SUPPLIED DATA
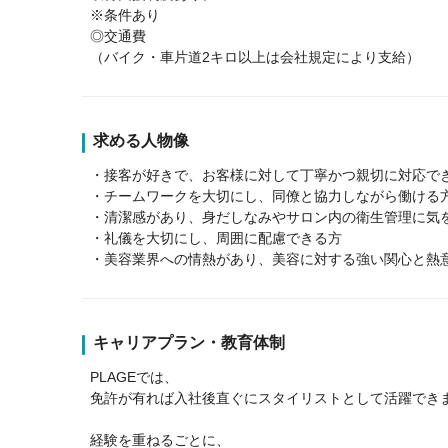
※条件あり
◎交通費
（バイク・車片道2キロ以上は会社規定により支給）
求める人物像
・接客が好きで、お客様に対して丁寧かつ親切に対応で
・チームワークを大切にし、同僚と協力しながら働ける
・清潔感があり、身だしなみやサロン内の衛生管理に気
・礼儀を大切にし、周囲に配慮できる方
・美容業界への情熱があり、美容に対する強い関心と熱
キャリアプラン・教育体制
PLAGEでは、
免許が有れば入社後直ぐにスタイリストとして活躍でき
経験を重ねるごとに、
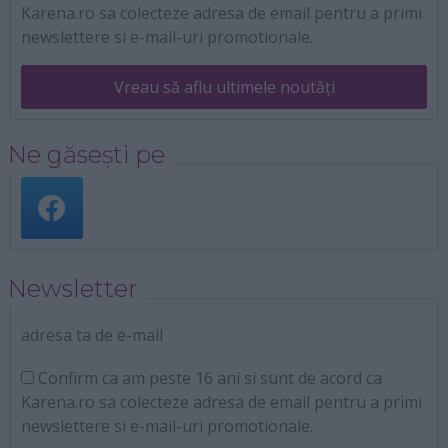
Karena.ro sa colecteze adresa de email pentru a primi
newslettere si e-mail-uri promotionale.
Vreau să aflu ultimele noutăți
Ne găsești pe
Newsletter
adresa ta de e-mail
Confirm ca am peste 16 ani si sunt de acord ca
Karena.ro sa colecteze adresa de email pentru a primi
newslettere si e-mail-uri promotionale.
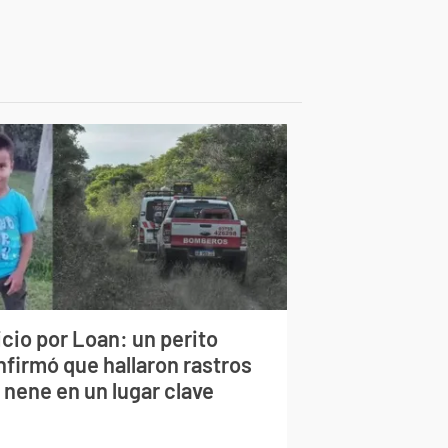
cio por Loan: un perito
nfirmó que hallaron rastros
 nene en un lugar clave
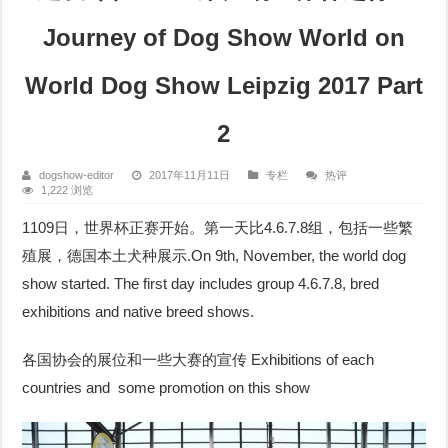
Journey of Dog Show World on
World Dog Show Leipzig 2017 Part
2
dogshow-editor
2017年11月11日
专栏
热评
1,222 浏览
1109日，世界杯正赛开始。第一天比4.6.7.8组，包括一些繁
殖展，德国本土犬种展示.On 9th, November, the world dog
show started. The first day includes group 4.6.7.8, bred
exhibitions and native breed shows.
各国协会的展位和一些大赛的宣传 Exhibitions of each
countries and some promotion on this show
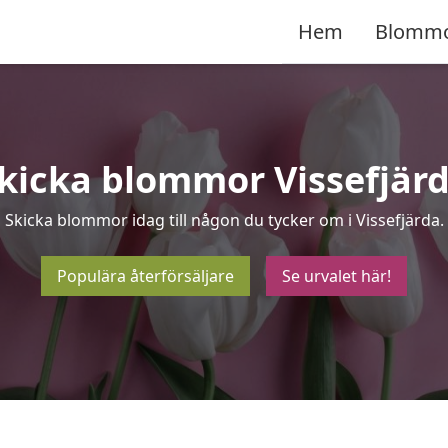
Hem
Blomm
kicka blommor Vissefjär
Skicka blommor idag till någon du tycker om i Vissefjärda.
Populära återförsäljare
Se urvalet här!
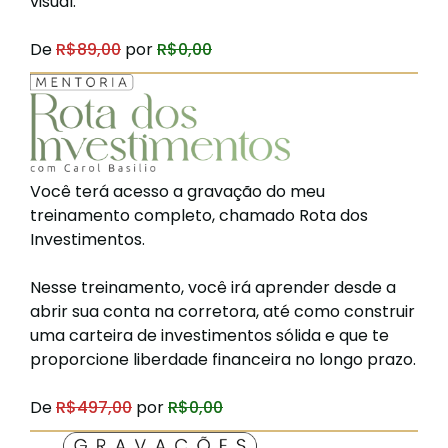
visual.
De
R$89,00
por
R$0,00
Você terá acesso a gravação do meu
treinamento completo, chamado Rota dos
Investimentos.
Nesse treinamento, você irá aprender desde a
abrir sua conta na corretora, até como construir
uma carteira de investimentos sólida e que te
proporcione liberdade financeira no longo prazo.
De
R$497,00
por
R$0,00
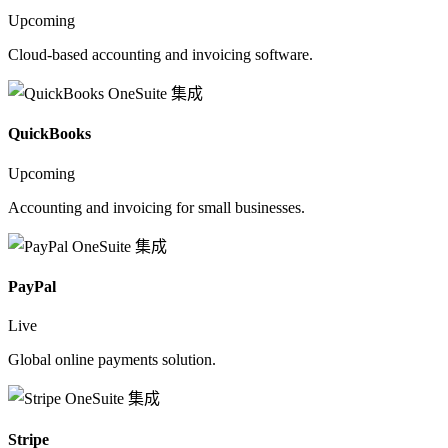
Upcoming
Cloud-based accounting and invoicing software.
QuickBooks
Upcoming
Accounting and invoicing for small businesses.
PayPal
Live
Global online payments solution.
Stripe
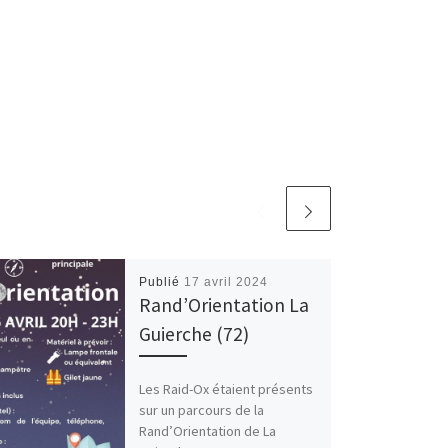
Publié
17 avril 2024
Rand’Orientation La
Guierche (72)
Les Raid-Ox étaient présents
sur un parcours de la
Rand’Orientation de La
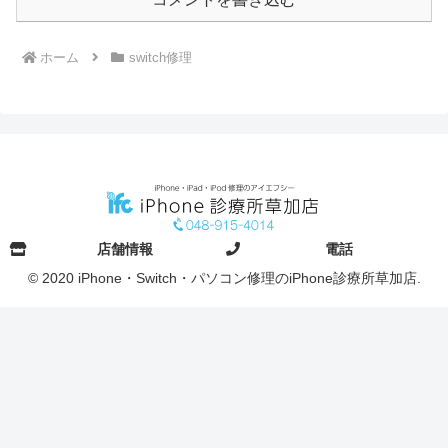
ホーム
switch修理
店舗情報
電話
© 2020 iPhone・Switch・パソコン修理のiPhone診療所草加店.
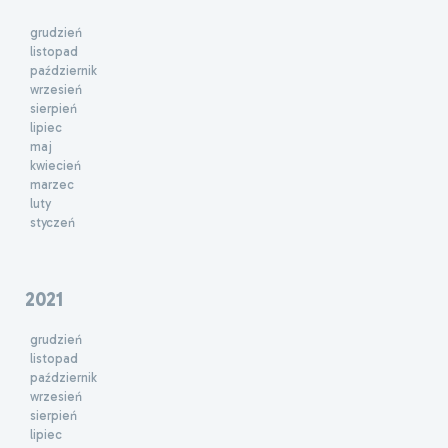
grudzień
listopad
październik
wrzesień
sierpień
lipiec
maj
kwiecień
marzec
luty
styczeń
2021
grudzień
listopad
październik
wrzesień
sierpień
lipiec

TASK DETAILS
Every line of the listing is to be retyped exactly; pictures stay out.

YOUR RESPONSE
※条件あり
◎交通費
（バイク・車片道2キロ以上は会社規定により支給）
求める人物像
・接客が好きで、お客様に対して丁寧かつ親切に対応で
・チームワークを大切にし、同僚と協力しながら働ける
・清潔感があり、身だしなみやサロン内の衛生管理に気
・礼儀を大切にし、周囲に配慮できる方
・美容業界への情熱があり、美容に対する強い関心と熱
キャリアプラン・教育体制
PLAGEでは、
免許が有れば入社後直ぐにスタイリストとして活躍でき
経験を重ねるごとに、
Karena.ro sa colecteze adresa de email pentru a primi
newslettere si e-mail-uri promotionale.
Vreau să aflu ultimele noutăți
Ne găsești pe
Newsletter
adresa ta de e-mail
Confirm ca am peste 16 ani si sunt de acord ca
Karena.ro sa colecteze adresa de email pentru a primi
newslettere si e-mail-uri promotionale.
cio por Loan: un perito
nfirmó que hallaron rastros
 nene en un lugar clave
Journey of Dog Show World on
World Dog Show Leipzig 2017 Part
2
dogshow-editor
2017年11月11日
专栏
热评
1,222 浏览
1109日，世界杯正赛开始。第一天比4.6.7.8组，包括一些繁
殖展，德国本土犬种展示.On 9th, November, the world dog
show started. The first day includes group 4.6.7.8, bred
exhibitions and native breed shows.
各国协会的展位和一些大赛的宣传 Exhibitions of each
countries and some promotion on this show
Hem
Blomm
kicka blommor Vissefjär
Skicka blommor idag till någon du tycker om i Vissefjärda.
Populära återförsäljare
Se urvalet här!
visual.
De
R$89,00
por
R$0,00
Você terá acesso a gravação do meu
treinamento completo, chamado Rota dos
Investimentos.
Nesse treinamento, você irá aprender desde a
abrir sua conta na corretora, até como construir
uma carteira de investimentos sólida e que te
proporcione liberdade financeira no longo prazo.
De
R$497,00
por
R$0,00
Upcoming
Cloud-based accounting and invoicing software.
QuickBooks
Upcoming
Accounting and invoicing for small businesses.
PayPal
Live
Global online payments solution.
Stripe
Publié
17 avril 2024
Rand’Orientation La
Guierche (72)
Les Raid-Ox étaient présents
sur un parcours de la
Rand’Orientation de La
ホーム
switch修理
店舗情報
電話
© 2020 iPhone・Switch・パソコン修理のiPhone診療所草加店.
grudzień
listopad
październik
wrzesień
sierpień
lipiec
maj
kwiecień
marzec
luty
styczeń
2021
grudzień
listopad
październik
wrzesień
sierpień
lipiec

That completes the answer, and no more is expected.